Degas, un hiver en Louisiane. Roman
L'auteur ne s'en cache pas. Il s'agit là d'un roman mais si proche de la réalité qu'on accompagne Degas à chaque pas de son périple en Louisiane pendant l'hiver 1872-1873.
Nous faire partager cette réalité sans séjourner à la Nouvelle Orléans ! C'est dire que Cécile Delile est entrée de plain pieds dans son sujet et qu'elle parvient à nous faire partager sa passion pour le peintre mais aussi, dans une certaine mesure, pour le personnage. Pourquoi avoir choisi d'écrire ce livre - inattendu - sur le voyage de Degas en Louisiane ? C'est évidemment la première question qui vient à l'esprit car les sujets ne manquent pas autour de l'oeuvre et du personnage de Degas.
"J'ai trouvé une femme en Louisiane", explique l'auteur dans une longue et passionnante conversation. Difficile de convaincre le lecteur quand on connaît la vie de Degas, entouré qu'il était de femmes plus belles et plus attirantes les unes que les autres. L'auteur dit bien UNE femme et non DES femmes. Et cette femme, c'est Estelle, sa cousine germaine, la femme de René, son frère bien aimé... à l'époque ! Tout le livre tourne finalement autour de cette relation affective, de cette incarnation de la beauté - psychologique - de la femme que Degas semble découvrir dès son arrivée à La Nouvelle Orléans. Il avait rencontré sa cousine à Paris, longtemps auparavant. Elle s'était mariée avec son frère René et sans doute est-ce cela qui pousse Degas à entreprendre ce long voyage.

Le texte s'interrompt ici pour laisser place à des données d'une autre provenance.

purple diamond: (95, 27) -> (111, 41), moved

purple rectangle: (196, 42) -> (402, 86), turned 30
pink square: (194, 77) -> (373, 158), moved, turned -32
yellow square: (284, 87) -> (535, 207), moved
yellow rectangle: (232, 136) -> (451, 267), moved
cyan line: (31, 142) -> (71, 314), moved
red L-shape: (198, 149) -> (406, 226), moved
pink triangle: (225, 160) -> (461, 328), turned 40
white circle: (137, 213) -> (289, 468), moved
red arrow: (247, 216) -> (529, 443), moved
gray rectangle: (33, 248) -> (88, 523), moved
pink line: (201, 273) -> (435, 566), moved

"Degas est attiré par elle, physiquement et intellectuellement tout comme il le sera plus tard par Berthe Morisot", précise l'auteur. Attiré aussi, et peut-être surtout, par sa famille. On se rappellera le voyage qu'il fit à Naples pour rencontrer sa famille et dont un des résultats majeurs est le somptueux tableau La famille Bellelli du musée d'Orsay et dont le musée de Copenhague possède un version moins aboutie. "J'ai voulu garder un part de rêve", ajoute l'auteur, rêve néanmoins basé sur la correspondance de Degas dont se sert habilement Cécile Delile ainsi que de Degas par lui-même de Richard Kendall. On suit Degas sur le bateau à son arrivée à New York et son parcours jusqu'à La Nouvelle Orléans. Le train, le bateau sur le Mississippi, les "paysages verticaux" des grandes villes qu'il traverse et la lenteur paresseuse du fleuve majestueux.
Accompagné des Confessions de Jean-Jacques Rousseau, Degas découvre un monde nouveau. Il ne cesse cependant de l'observer à travers la peinture, la sculpture et la littérature. C'est ainsi qu'il transpose "son" monde parisien, une façon sans doute de mieux supporter un éloignement qui finalement lui pèse. Paris, l'Opéra, ses rues... Mais, à La Nouvelle Orléans, il découvre de nouveaux parfums, une nouvelle lumière, des bruissements inconnus et... des habitants aux couleurs et vêtements bigarrés. "Puissance du blanc et de la lumière. Fraîcheur des maisons, on se cache à l'intérieur et on vit sur le pas de la porte", écrit-il dans son Carnet n° 4.
Il continue à peindre : deux versions du Bureau de coton dont celle du musée de Pau, La femme à la potiche (Estelle Musson, femme de son frère René) du musée d'Orsay, Achille de Gas et plusieurs autres portraits de sa famille et de ses proches. Entre les portraits et les intérieurs, il délaisse les scènes extérieures pourtant si chatoyantes mais, ici comme à Paris, le paysage ne l'attire pas vraiment. Et pourtant, le Mississippi aurait pu... A un moment, on sent qu'il hésite à revenir à Paris. Sans doute Estelle !
Mais la scène culturelle parisienne est trop forte pour résister et en mars 1873, le bateau qui passe par Cuba le ramène en France. Où il retrouve ses habitudes, ses amis et Durand-Ruel auquel il essaie de vendre de plus en plus de tableaux. Avec ce livre, cette courte séquence de la vie de Degas prend toute son importance. Degas y est dessiné loin de ses murs et de ses habitudes et sa "passion" pour Estelle donne au roman toute son originalité.
Degas, un hiver en Louisiane, 1872-1873, Cécile Delile, éditions du Petit Pavé, Brissac-Quincé, France.